This National Seashore was created so many years ago with the national public’s diminishing access to the shoreline in mind, due to privatization of the beach. Its primary mission was people first. It was meant to be long open stretches of beach for those people not fortunate enough to live on the water. This document and these alternatives do nothing to further that initial goal. Instead, it seeks to chop up this National Seashore into little manageable pieces, where the visiting public and the people that live there suffer the most.

Please address these deficiencies in the final document. Or, put the “Coalition for Beach Access” position statement in as the preferred alternative. 

Thank you,


----------



## WALT D. (Dec 18, 2003)

Dr Bubba,

Thank you for your excellent comments, I certainly couldn't say it any better so I let you say it for me. I hope you don't mind that I used your excellent text as my comment to the NPS.

I'm glad I finally managed to get oit in before the deadline. 

We've still got a small window of time left if you're reading this tonight, please comment.


----------



## Dr. Bubba (Nov 9, 1999)

not a problem, Walt. I'm glad you thought that some of what I said was important and worthy.

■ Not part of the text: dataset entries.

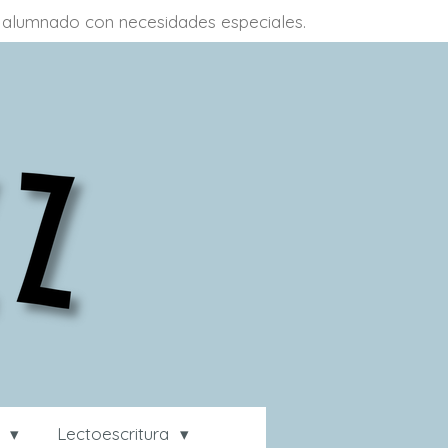
 a alumnado con necesidades especiales.
a
Lectoescritura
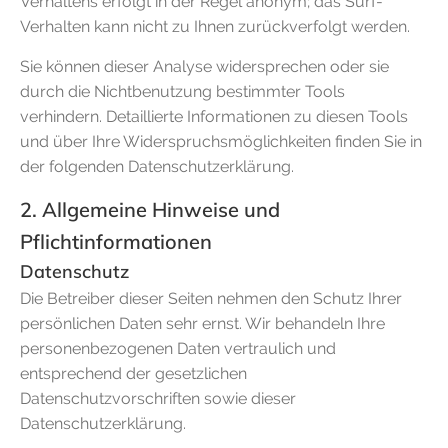
Verhaltens erfolgt in der Regel anonym; das Surf-
Verhalten kann nicht zu Ihnen zurückverfolgt werden.
Sie können dieser Analyse widersprechen oder sie
durch die Nichtbenutzung bestimmter Tools
verhindern. Detaillierte Informationen zu diesen Tools
und über Ihre Widerspruchsmöglichkeiten finden Sie in
der folgenden Datenschutzerklärung.
2. Allgemeine Hinweise und
Pflichtinformationen
Datenschutz
Die Betreiber dieser Seiten nehmen den Schutz Ihrer
persönlichen Daten sehr ernst. Wir behandeln Ihre
personenbezogenen Daten vertraulich und
entsprechend der gesetzlichen
Datenschutzvorschriften sowie dieser
Datenschutzerklärung.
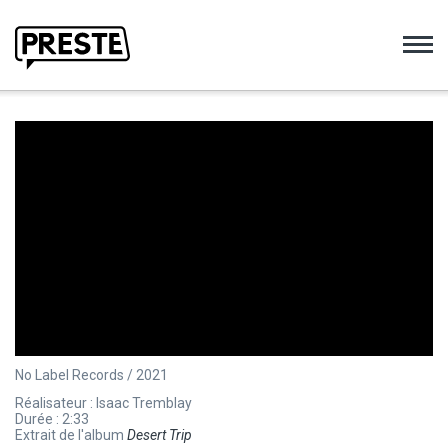
Preste
No Label Records / 2021
Réalisateur : Isaac Tremblay
Durée : 2:33
Extrait de l'album
Desert Trip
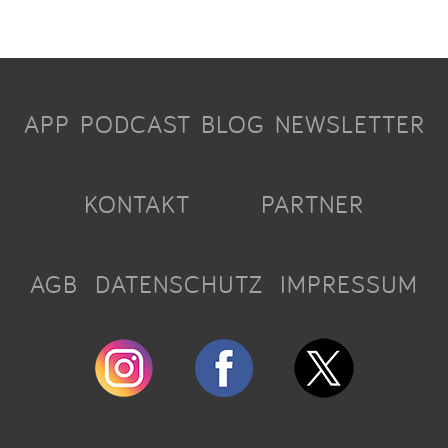
APP
PODCAST
BLOG
NEWSLETTER
KONTAKT
PARTNER
AGB
DATENSCHUTZ
IMPRESSUM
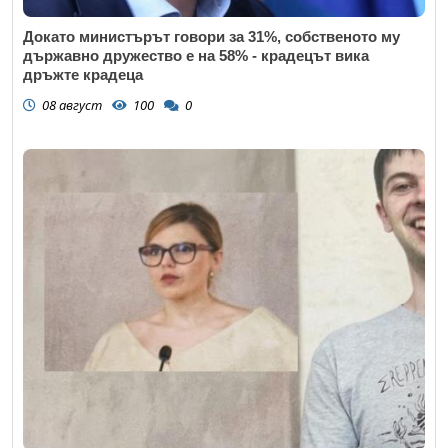
Докато министърът говори за 31%, собственото му
държавно дружество е на 58% - крадецът вика
дръжте крадеца
08 август
100
0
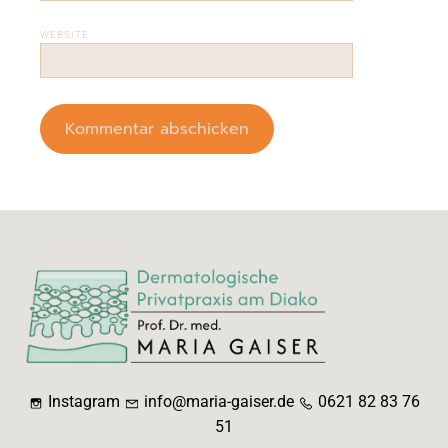
WEBSITE
Instagram
info@maria-gaiser.de
0621 82 83 76
51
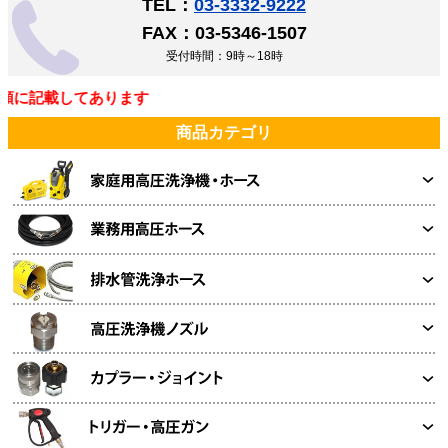
TEL：
03-3332-9222
FAX：03-5346-1507
受付時間：9時～18時
に記載してあります
商品カテゴリ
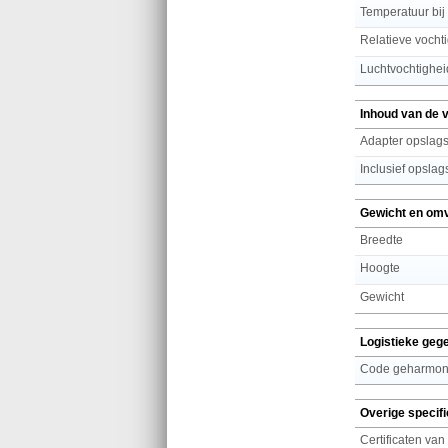
Temperatuur bij
Relatieve vochti
Luchtvochtighei
Inhoud van de 
Adapter opslags
Inclusief opslag
Gewicht en om
Breedte
Hoogte
Gewicht
Logistieke geg
Code geharmoni
Overige specifi
Certificaten van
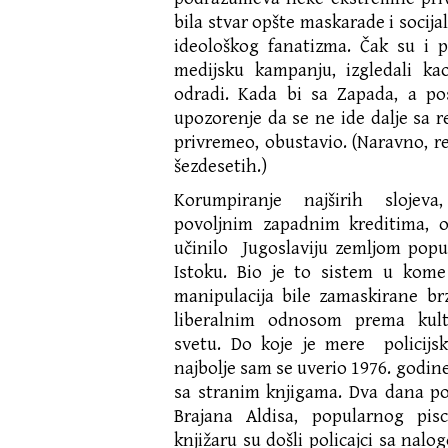
bila stvar opšte maskarade i socij
ideološkog fanatizma. Čak su i po
medijsku kampanju, izgledali k
odradi. Kada bi sa Zapada, a po
upozorenje da se ne ide dalje sa re
privremeo, obustavio. (Naravno, re
šezdesetih.)
Korumpiranje najširih slojev
povoljnim zapadnim kreditima, o
učinilo Jugoslaviju zemljom pop
Istoku. Bio je to sistem u kome 
manipulacija bile zamaskirane b
liberalnim odnosom prema kult
svetu. Do koje je mere policijsk
najbolje sam se uverio 1976. godine
sa stranim knjigama. Dva dana poš
Brajana Aldisa, popularnog pis
knjižaru su došli policajci sa nal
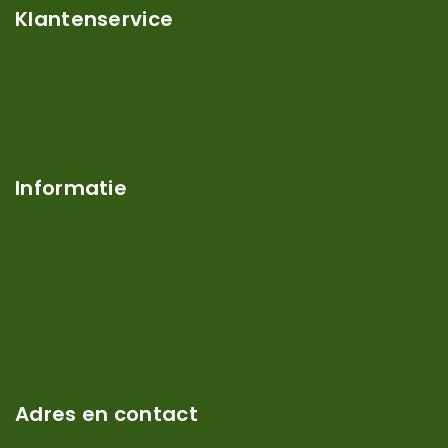
Klantenservice
Mijn account
Klantenservice
Contact
Over ons
Informatie
Verzendkosten en levertijden
Retouren en garantie
Algemene voorwaarden
Privacy en Disclaimer
Kennisbank
Perimeterdraad advies
Adres en contact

This is just the beginning of what seems to be a long fight to maintain reasonable public access to our first National Seashore (...and Recreational Area).

The initial outcome will not be pleasant, expect that. Our comment now may seem futile, but it really means something in the long run, just watch.

I also ran across Dare County's comment, lot of focus on corridors and smaller resource closures: http://www.islandfreepress.org/2010Archives/05.07.2010-county_deis_position.pdf

Dare Chamber of Commerce, they like A, and point out the economic analysis flaws: http://www.islandfreepress.org/2010Archives/05.07.2010-OUTER%20BANKS%20CHAMBER%20OF%20COMMERCE%20COMMENTS%20ON%20DEIS.pdf

Senator Basnight and Representative Spear: http://www.islandfreepress.org/2010Archives/05.07.2010-DEIS%20comments%20--%20Basnight%20and%20Spear.pdf


----------



## Dr. Bubba (Nov 9, 1999)

Broken links are fixed in above post.

There will also be another comment period for the FEIS, probably mid-late autumn.
Everyone should think about what you may comment on if your questions and comments aren't addressed.


----------